• WHAT NEEDS TO BE DONE
Your answer must be the exact lines below, starting with the line with "RelyOn Australia and" and going on through the line with "Since this is", both included, with no pictures.

(RECORDS SUPPLIED)

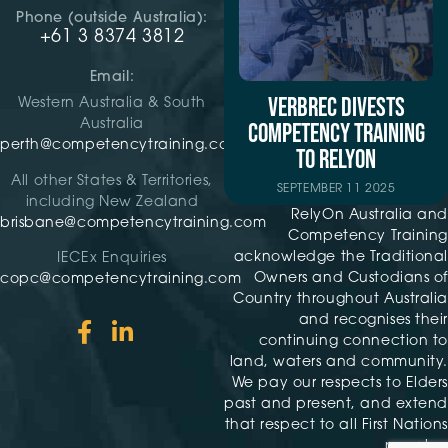
Phone (outside Australia):
+61 3 8374 3812
Email:
VERBREC DIVESTS
Western Australia & South
Australia
COMPETENCY TRAINING
perth@competencytraining.com
TO RELYON
All other States & Territories,
SEPTEMBER 11 2025
including New Zealand
RelyOn Australia and
brisbane@competencytraining.com
Competency Training
acknowledge the Traditional
IECEx Enquiries
Owners and Custodians of
copc@competencytraining.com
Country throughout Australia
and recognises their
continuing connection to
land, waters and community.
We pay our respects to Elders
past and present, and extend
that respect to all First Nations
peoples.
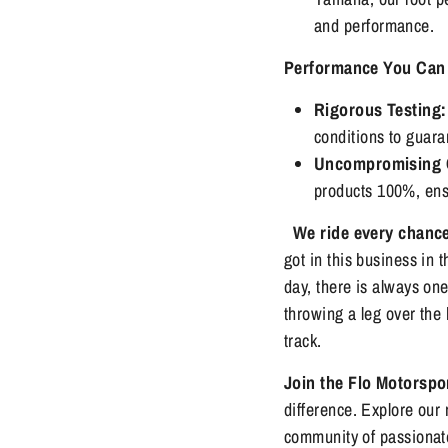
and performance.
Performance You Can 
Rigorous Testing:
conditions to guarant
Uncompromising Q
products 100%, ensu
We ride every chanc
got in this business in t
day, there is always on
throwing a leg over the 
track.
Join the Flo Motorsp
difference. Explore our 
community of passionate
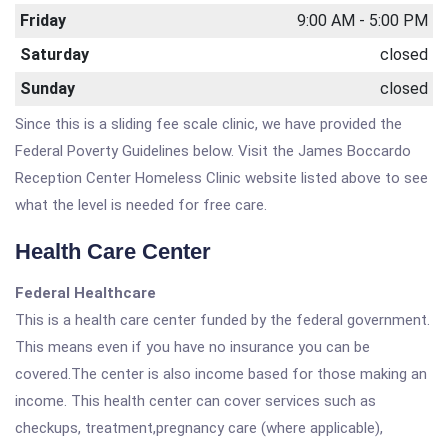
Friday
9:00 AM - 5:00 PM
Saturday
closed
Sunday
closed
Since this is a sliding fee scale clinic, we have provided the
Federal Poverty Guidelines below. Visit the James Boccardo
Reception Center Homeless Clinic website listed above to see
what the level is needed for free care.
Health Care Center
Federal Healthcare
This is a health care center funded by the federal government.
This means even if you have no insurance you can be
covered.The center is also income based for those making an
income. This health center can cover services such as
checkups, treatment,pregnancy care (where applicable),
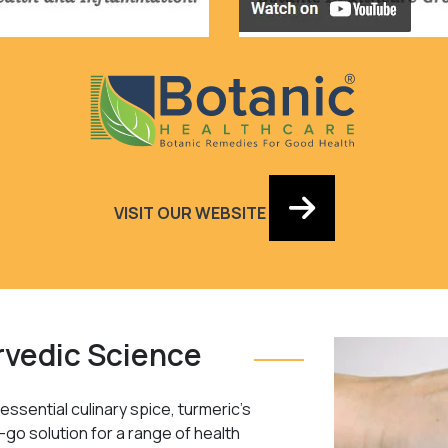
VISIT OUR WEBSITE
rvedic Science
ssential culinary spice, turmeric’s
-go solution for a range of health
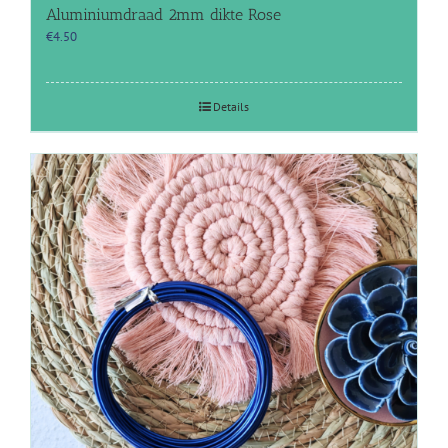
Aluminiumdraad 2mm dikte Rose
€
4.50
Details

(End RECORDS SUPPLIED)

• RESULT FOR THIS TASK
RelyOn Australia and
brisbane@competencytraining.com
Competency Training
acknowledge the Traditional
IECEx Enquiries
Owners and Custodians of
copc@competencytraining.com
Country throughout Australia
and recognises their
continuing connection to
land, waters and community.
We pay our respects to Elders
past and present, and extend
that respect to all First Nations
peoples.
and performance.
Performance You Can 
Rigorous Testing:
conditions to guarant
Uncompromising Q
products 100%, ensu
We ride every chanc
got in this business in t
day, there is always on
throwing a leg over the 
track.
Join the Flo Motorsp
difference. Explore our 
community of passionate
Friday
9:00 AM - 5:00 PM
Saturday
closed
Sunday
closed
Since this is a sliding fee scale clinic, we have provided the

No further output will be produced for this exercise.